Prospective Enjeux sociétaux

Faire ensemble 2030, entre urgence et prospective

Tribune Fonda N°237 - Faire des ODD un projet de société - Mars 2018
Yannick Blanc
Yannick Blanc
Éditorial de la Tribune Fonda n°237 « Faire des ODD un projet de société ».
Faire ensemble 2030, entre urgence et prospective


En intitulant notre nouveau cycle de prospective Faire ensemble 2030, nous nous situons d’abord dans la continuité du précédent : il s’agit d’éclairer les acteurs de la société civile, de décrypter les multiples mutations à l’oeuvre dans la société pour identifier les leviers d’action. 

La démarche prospective lancée en 2011 a été reprise par de nombreux réseaux associatifs. Elle leur a permis par exemple de situer les mutations du bénévolat dans le contexte de la reconfiguration des rapports entre l’individu et le collectif et de l’émergence d’une société de l’engagement. Ces travaux ne sont pas terminés. Nous publierons cette année les résultats d’une  enquête sur le bénévolat menée auprès d’un échantillon de 5000 personnes, exercice qui n’avait pas été mené depuis 2002. L’étude sur l’ESS et la création de valeur que nous conduisons avec l’Avise et le Labo de l’ESS, qui est la suite des réflexions que nous avons animées sur le modèle économique des associations, va nous permettre d’expérimenter une approche novatrice de la  mesure de l’impact social sur plusieurs années. Nous pouvons relire aujourd’hui sans rougir les quatre scénarios d’évolution du fait associatif que nous avions élaborés en 2011.

Mais scénariser n’est pas prévoir et il s’est produit pendant cette période une série de ruptures et d’accélérations qui doivent nous amener à rebattre les cartes et à remettre en jeu une vision de l’avenir immédiat et lointain. Je n’en citerai que trois qui donnent la mesure des défis que nous avons devant nous.

La première est l’effondrement des systèmes politiques qui ont structuré la vie des grandes démocraties depuis un demi-siècle. Le Brexit, l’élection de Trump, la montée des régimes autoritaires et des partis d’extrême-droite en Europe nous obligent à engager de nouveaux combats pour les valeurs démocratiques et les libertés fondamentales. Nous qui répétons volontiers qu’il n’y a pas de vitalité démocratique sans vitalité associative sommes maintenant au pied du mur. Les questions posées par l’engagement, la citoyenneté, le pouvoir d’agir sont devenues les questions centrales de la société démocratique et les réponses sont entre nos mains.

La deuxième est la fin de l’ère néo-libérale. Lorsque le Boston Consulting Group tourne le dos au Total Shareholder Return (tout pour l’actionnaire) et proclame l’avènement du Total Societal Impact, lorsque le PDG du premier fonds d’investissement mondial, Blackrock, annonce qu’il ne financera plus les entreprises qui ne mettront pas la RSE au centre de leur stratégie, cela signifie que le capitalisme se cherche un nouveau régime. Prière aux acteurs les plus militants de la société civile de ne pas être en retard d’une guerre.

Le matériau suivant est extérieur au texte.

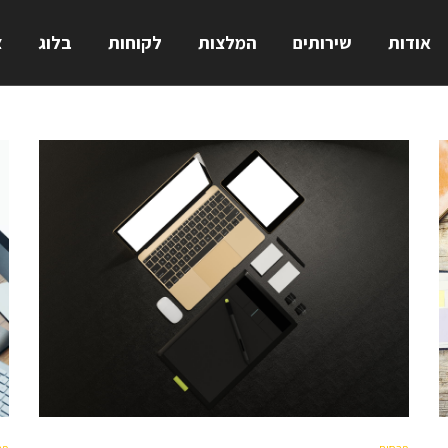
אודות
שירותים
המלצות
לקוחות
בלוג
צ
D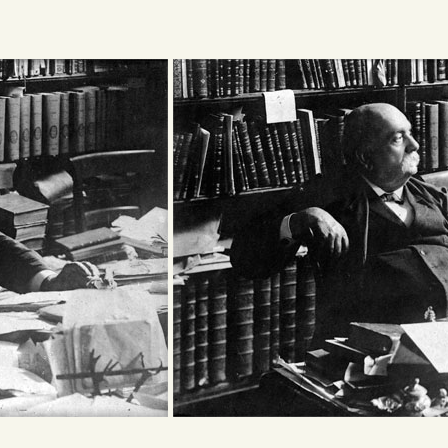
PREPARAR LA VISITA
ACTIVIDADES
█
EL MUSEO
COLECCIONES
DIDÁCTICA
ESPAÑOL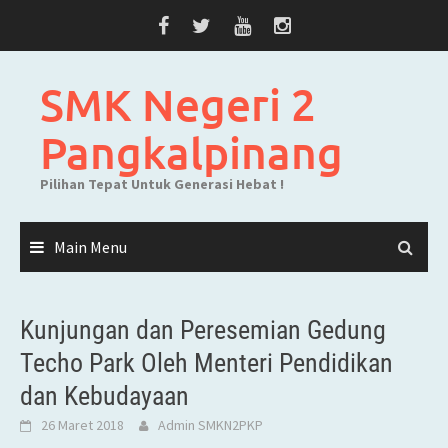
Skip
to
content
SMK Negeri 2
Pangkalpinang
Pilihan Tepat Untuk Generasi Hebat !
Main Menu
Kunjungan dan Peresemian Gedung
Techo Park Oleh Menteri Pendidikan
dan Kebudayaan
26 Maret 2018
Admin SMKN2PKP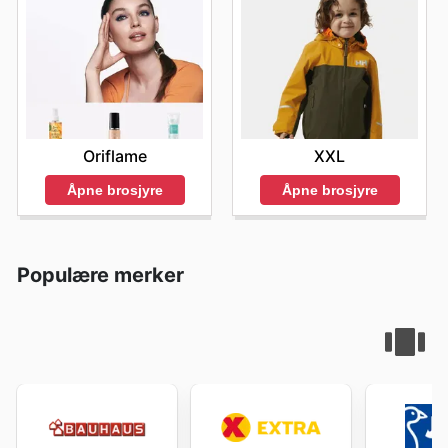
Oriflame
XXL
Åpne brosjyre
Åpne brosjyre
Populære merker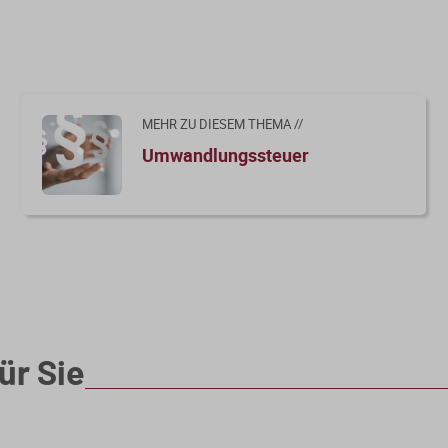
MEHR ZU DIESEM THEMA //
Umwandlungssteuer
hten Anteilen an Kapitalgesellschaften
wStG
ür Sie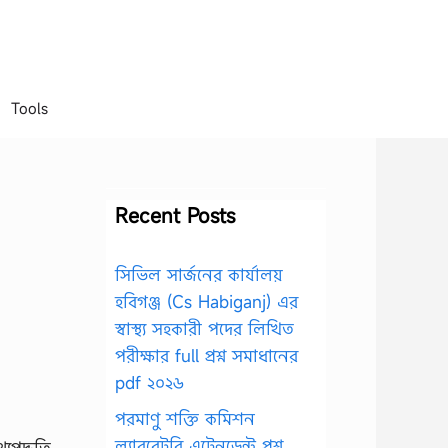
Tools
Recent Posts
সিভিল সার্জনের কার্যালয়
হবিগঞ্জ (Cs Habiganj) এর
স্বাস্থ্য সহকারী পদের লিখিত
পরীক্ষার full প্রশ্ন সমাধানের
pdf ২০২৬
পরমাণু শক্তি কমিশন
ল্যাবরেটরি এটেনডেন্ট প্রশ্ন
্যপদ্ধতি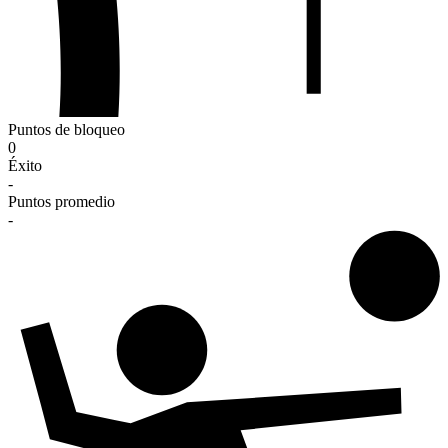
Puntos de bloqueo
0
Éxito
-
Puntos promedio
-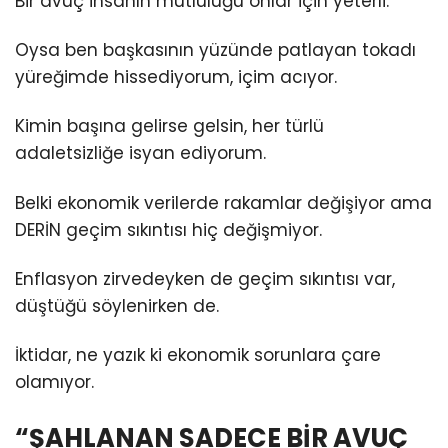
Bir avuç insanın mutluluğu onlar için yeterli.
Oysa ben başkasının yüzünde patlayan tokadı
yüreğimde hissediyorum, içim acıyor.
Kimin başına gelirse gelsin, her türlü
adaletsizliğe isyan ediyorum.
Belki ekonomik verilerde rakamlar değişiyor ama
DERİN geçim sıkıntısı hiç değişmiyor.
Enflasyon zirvedeyken de geçim sıkıntısı var,
düştüğü söylenirken de.
İktidar, ne yazık ki ekonomik sorunlara çare
olamıyor.
“ŞAHLANAN SADECE BİR AVUÇ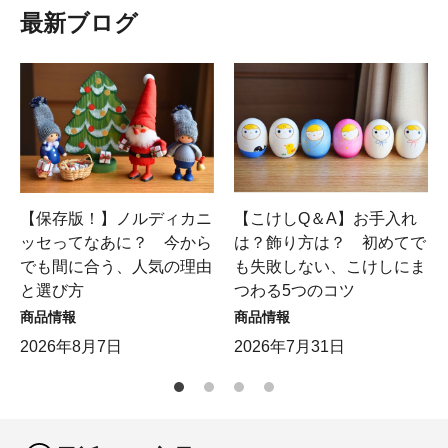
最新ブログ
【保存版！】ノルディカニ
【こけしQ＆A】お手入れ
ッセってなあに？ 今から
は？飾り方は？ 初めてで
でも間に合う、人気の理由
も失敗しない、こけしにま
と選び方
つわる5つのコツ
商品情報
商品情報
2026年8月7日
2026年7月31日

La troisième, de très loin la plus importante parce qu’elle conditionne la possibilité même d’un futur, c’est l’urgence écologique. L’accélération du réchauffement climatique est désormais visible et la sixième grande extinction des espèces inéluctable. La transition énergétique a commencé. Pourtant, ce n’est pas le pétrole qui va nous manquer, mais les terres rares indispensables aux technologies numériques. La Cop 21 a beau avoir été un succès diplomatique, ses effets sont décevants. Cela prouve que nous avons besoin, pour être à la hauteur des enjeux écologiques, d’un renouvellement profond des outils et des règles de l’action collective.

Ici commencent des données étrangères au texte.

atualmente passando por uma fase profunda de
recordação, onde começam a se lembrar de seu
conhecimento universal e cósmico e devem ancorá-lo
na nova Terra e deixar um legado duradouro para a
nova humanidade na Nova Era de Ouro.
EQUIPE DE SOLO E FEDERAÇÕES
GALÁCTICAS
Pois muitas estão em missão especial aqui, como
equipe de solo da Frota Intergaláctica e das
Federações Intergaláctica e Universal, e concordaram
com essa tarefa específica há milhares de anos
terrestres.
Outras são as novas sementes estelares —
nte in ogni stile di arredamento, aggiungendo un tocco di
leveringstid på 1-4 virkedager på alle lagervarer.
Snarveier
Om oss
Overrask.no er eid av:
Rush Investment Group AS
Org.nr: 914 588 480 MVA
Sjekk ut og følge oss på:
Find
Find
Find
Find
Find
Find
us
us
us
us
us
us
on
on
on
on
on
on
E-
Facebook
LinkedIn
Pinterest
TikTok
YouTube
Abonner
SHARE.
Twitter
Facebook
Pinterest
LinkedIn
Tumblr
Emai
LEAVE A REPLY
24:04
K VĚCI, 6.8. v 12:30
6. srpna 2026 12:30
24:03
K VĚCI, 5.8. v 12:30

C’est dans ce contexte que nous avons décidé de placer notre nouveau cycle de prospective sous le signe des Objectifs du développement durable, adoptés par les Nations unies en septembre 2015. La démarche des ODD rejoint en effet notre propre pratique de la prospective : elle fixe un horizon à quinze ans, qui permet de se projeter dans un avenir imaginable, mais elle s’enracine dans l’action immédiate et quotidienne. Elle ne poursuit pas le fantasme malsain d’une gouvernance mondiale mais organise un système de repères pour que les stratégies d’acteurs indépendants les uns des autres contribuent à une utilité écologique et sociale planétaire. Elle n’a de sens que si elle permet d’éclairer toutes les catégories et toutes les formes de l’action collective. Elle permet à ceux qui agissent localement de donner un sens global à leur action.

En nous alliant avec le Mouvement associatif et le Comité 21, en nous appuyant sur l’expertise de nos amis de Futuribles International, nous faisons le pari de mobiliser la société civile française pour les ODD. C’est une belle ambition pour ce premier numéro de la nouvelle formule de la Tribune Fonda.